En el interior del país, especialmente en las regiones centrales y del sur, se prevén ráfagas locales que podrían provocar la caída de árboles, daños en vehículos y atascos temporales en las carreteras. Al mismo tiempo, en el valle del Ebro (Ebro) y en las costas orientales, el viento será menos perceptible, aunque no se descartan refuerzos puntuales.
Previsión por autonomías
En Galicia el cielo permanecerá cubierto con lluvias persistentes y la cota de nieve bajará hasta los 600–900 metros. En Asturias y Cantabria se mantiene alta la probabilidad de precipitaciones, especialmente en las zonas montañosas, donde podrían registrarse heladas y fuertes rachas de viento. En Castilla y León, así como en Navarra y La Rioja, las precipitaciones serán menos intensas, pero la cota de nieve también descenderá a 700–1000 metros y en las zonas elevadas podrían producirse heladas nocturnas.

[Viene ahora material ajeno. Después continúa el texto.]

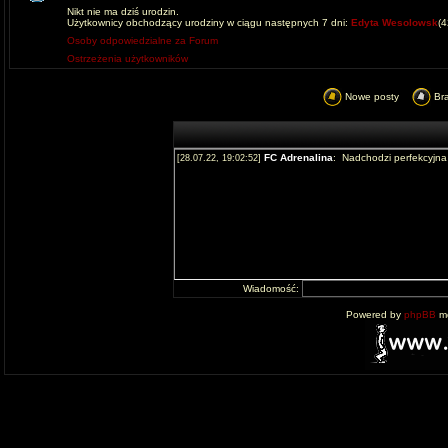
Nikt nie ma dziś urodzin.
Użytkownicy obchodzący urodziny w ciągu następnych 7 dni:
Edyta Wesolowsk
(
Osoby odpowiedzialne za Forum
Ostrzeżenia użytkowników
Nowe posty
Br
Wiadomość:
Powered by
phpBB
mo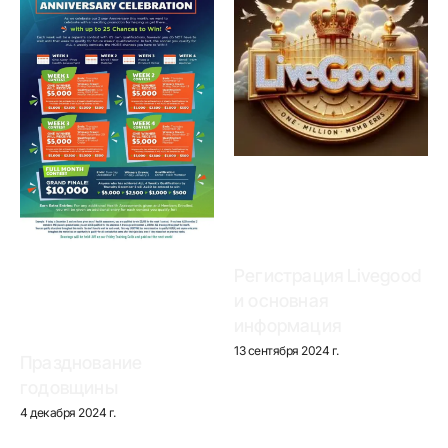
Регистрация Livegood
и основная
информация
13 сентября 2024 г.
Празднование
годовщины
4 декабря 2024 г.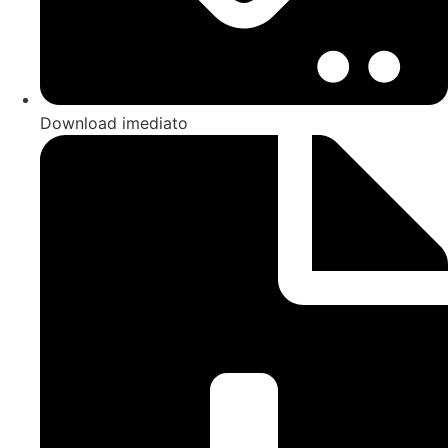
Download imediato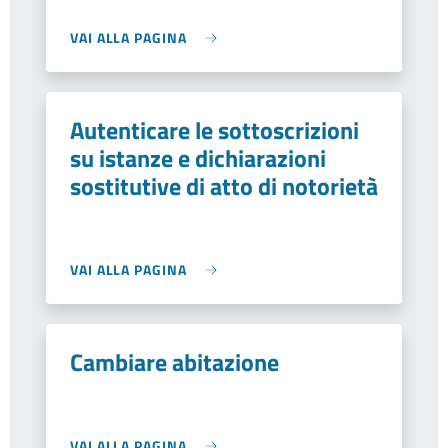
VAI ALLA PAGINA
Autenticare le sottoscrizioni
su istanze e dichiarazioni
sostitutive di atto di notorietà
VAI ALLA PAGINA
Cambiare abitazione
VAI ALLA PAGINA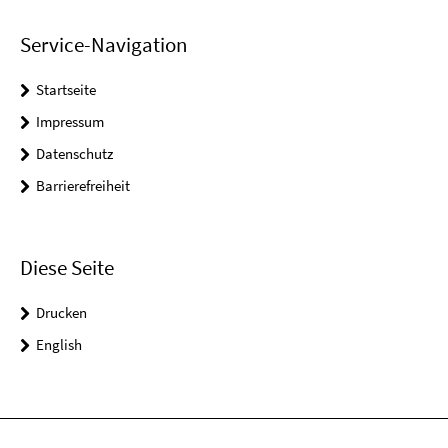
Service-Navigation
Startseite
Impressum
Datenschutz
Barrierefreiheit
Diese Seite
Drucken
English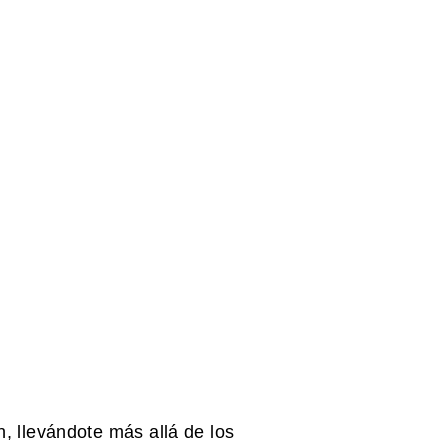
, llevándote más allá de los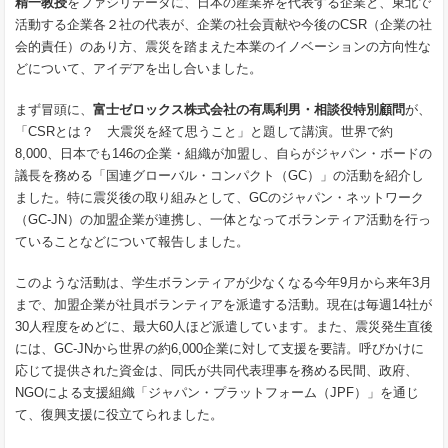
精一教授
をファシリテータに、日本の産業界を代表する企業と、東北で
活動する企業各２社の代表が、企業の社会貢献や今後のCSR（企業の社
会的責任）のあり方、震災を踏まえた本業のイノベーションの方向性な
どについて、アイデアを出し合いました。
まず冒頭に、
富士ゼロックス株式会社の有馬利男・相談役特別顧問
が、
「CSRとは？ 大震災を経て思うこと」と題して講演。世界で約
8,000、日本でも146の企業・組織が加盟し、自らがジャパン・ボードの
議長を務める「国連グローバル・コンパクト（GC）」の活動を紹介し
ました。特に震災後の取り組みとして、GCのジャパン・ネットワーク
（GC-JN）の加盟企業が連携し、一体となってボランティア活動を行っ
ていることなどについて報告しました。
このような活動は、学生ボランティアが少なくなる今年9月から来年3月
まで、加盟企業が社員ボランティアを派遣する活動。現在は毎週14社が
30人程度をめどに、最大60人ほど派遣しています。また、震災発生直後
には、GC-JNから世界の約6,000企業に対して支援を要請。呼びかけに
応じて提供された資金は、同氏が共同代表理事を務める民間、政府、
NGOによる支援組織「ジャパン・プラットフォーム（JPF）」を通じ
て、復興支援に役立てられました。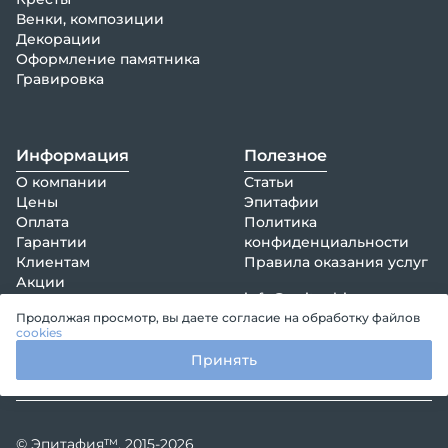
Венки, композиции
Декорации
Оформление памятника
Гравировка
Информация
Полезное
О компании
Статьи
Цены
Эпитафии
Оплата
Политика
Гарантии
конфиденциальности
Клиентам
Правила оказания услуг
Акции
info@epitaphia.ru
Отзывы
+7 (495) 161-73-37
Продолжая просмотр, вы даете согласие на обработку файлов
Контакты
cookies
Принять
© Эпитафия™, 2015-2026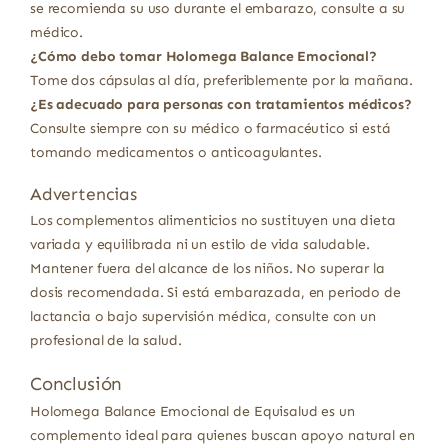
se recomienda su uso durante el embarazo, consulte a su
médico.
¿Cómo debo tomar Holomega Balance Emocional?
Tome dos cápsulas al día, preferiblemente por la mañana.
¿Es adecuado para personas con tratamientos médicos?
Consulte siempre con su médico o farmacéutico si está
tomando medicamentos o anticoagulantes.
Advertencias
Los complementos alimenticios no sustituyen una dieta
variada y equilibrada ni un estilo de vida saludable.
Mantener fuera del alcance de los niños. No superar la
dosis recomendada. Si está embarazada, en periodo de
lactancia o bajo supervisión médica, consulte con un
profesional de la salud.
Conclusión
Holomega Balance Emocional de Equisalud es un
complemento ideal para quienes buscan apoyo natural en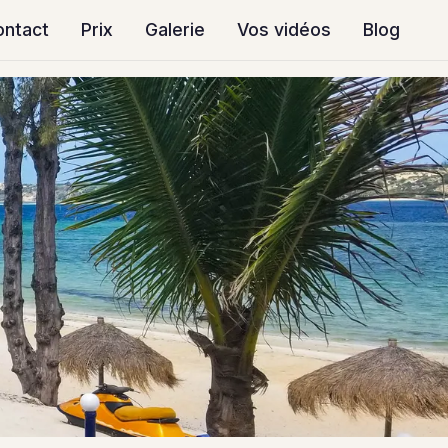
ontact
Prix
Galerie
Vos vidéos
Blog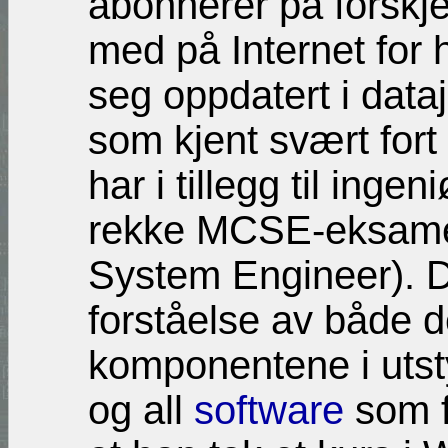
abonnerer på forskjel
med på Internet for 
seg oppdatert i data
som kjent svært fort
har i tillegg til ing
rekke MCSE-eksamene
System Engineer). D
forståelse av både d
komponentene i utst
og all
software
som f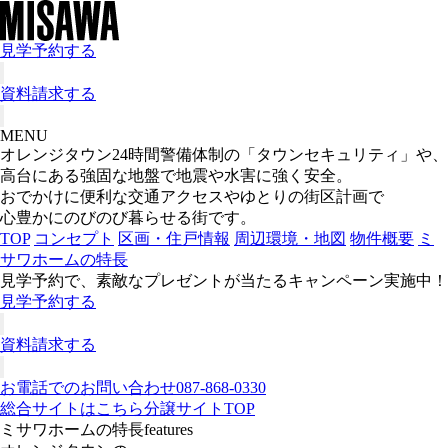
見学予約する
資料請求する
MENU
オレンジタウン
24時間警備体制の「タウンセキュリティ」や、
高台にある強固な地盤で地震や水害に強く安全。
おでかけに便利な交通アクセスやゆとりの街区計画で
心豊かにのびのび暮らせる街です。
TOP
コンセプト
区画・住戸情報
周辺環境・地図
物件概要
ミ
サワホームの特長
見学予約で、素敵なプレゼントが当たるキャンペーン実施中！
見学予約する
資料請求する
お電話でのお問い合わせ
087-868-0330
総合サイトはこちら
分譲サイトTOP
ミサワホームの特長
features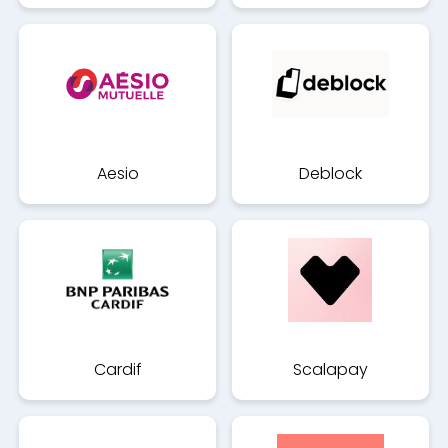
Aesio
Deblock
Cardif
Scalapay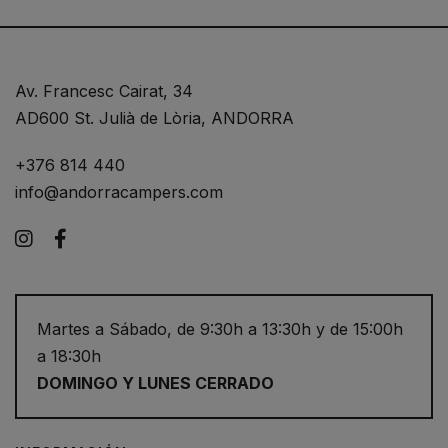
Av. Francesc Cairat, 34
AD600 St. Julià de Lòria, ANDORRA
+376 814 440
info@andorracampers.com
Instagram
Facebook
Martes a Sábado, de 9:30h a 13:30h y de 15:00h
a 18:30h
DOMINGO Y LUNES CERRADO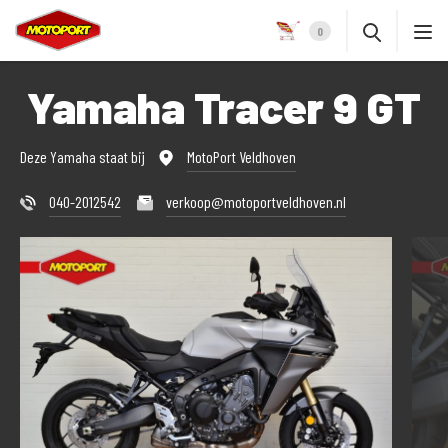
0
Yamaha Tracer 9 GT
Deze Yamaha staat bij
MotoPort Veldhoven
040-2012542
verkoop@motoportveldhoven.nl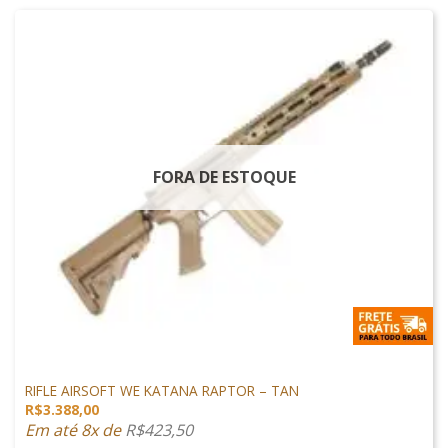
FORA DE ESTOQUE
ARMAS DE AIRSOFT
RIFLE AIRSOFT WE KATANA RAPTOR – TAN
R$
3.388,00
Em até 8x de
R$
423,50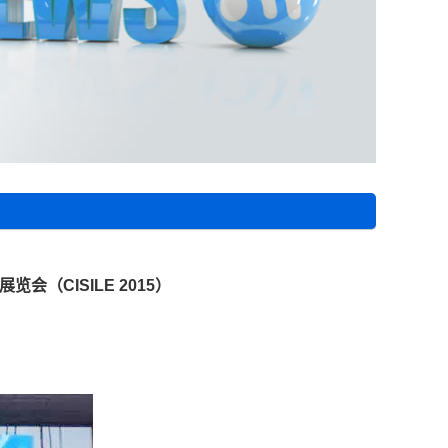
会（CISILE 2015）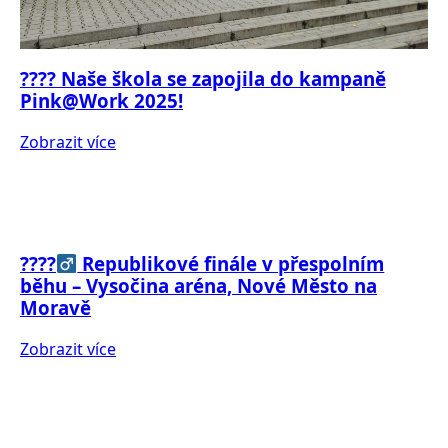
???? Naše škola se zapojila do kampaně
Pink@Work 2025!
Zobrazit více
????‍
Republikové finále v přespolním
běhu – Vysočina aréna, Nové Město na
Moravě
Zobrazit více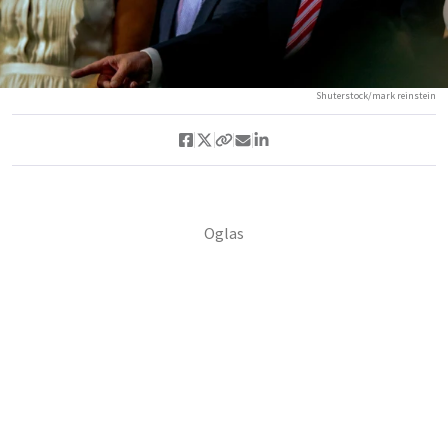
Shuterstock/mark reinstein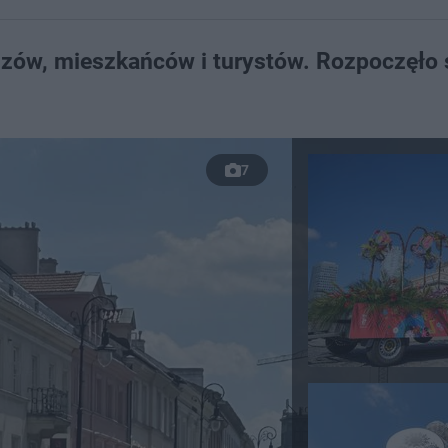
dzów, mieszkańców i turystów. Rozpoczęło 
7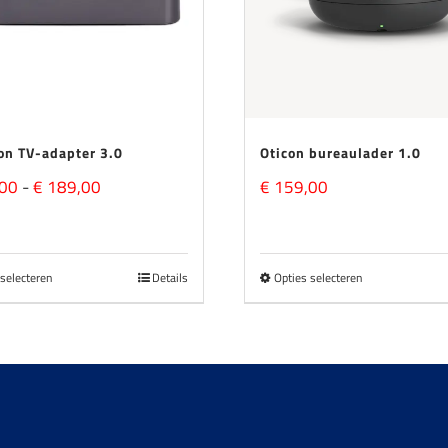
on TV-adapter 3.0
Oticon bureaulader 1.0
Prijsklasse:
00
-
€
189,00
€
159,00
€ 159,00
tot
 selecteren
Details
Opties selecteren
Dit
Dit
€ 189,00
product
product
heeft
heeft
meerdere
meerdere
variaties.
variaties.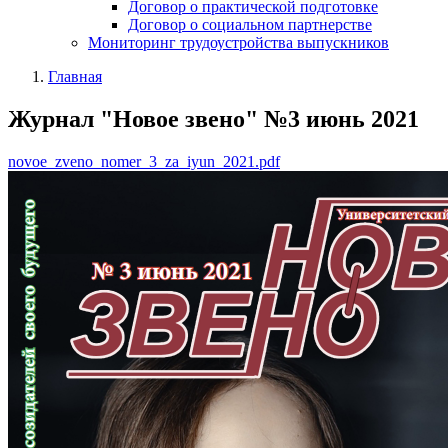
Договор о практической подготовке
Договор о социальном партнерстве
Мониторинг трудоустройства выпускников
Главная
Журнал "Новое звено" №3 июнь 2021
novoe_zveno_nomer_3_za_iyun_2021.pdf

En Aragón y Cataluña, el principal riesgo está asociado a avalanchas y nevadas en los Pirineos, así como a fuertes vientos en las zonas montañosas. En Extremadura y Castilla-La Mancha se prevén precipitaciones abundantes y nieve a unos 1000 metros de altitud. En Madrid y Valencia se esperan lluvias débiles y moderadas, mientras que en Murcia y las Islas Baleares se pronostican chubascos breves y viento fuerte, especialmente en la costa.
En Andalucía, las lluvias serán más intensas en la costa oriental y en las zonas de montaña, donde no se descartan inundaciones locales. En el resto de las regiones, las precipitaciones serán menos significativas, aunque persiste el riesgo de complicaciones en las carreteras y posibles interrupciones en el transporte.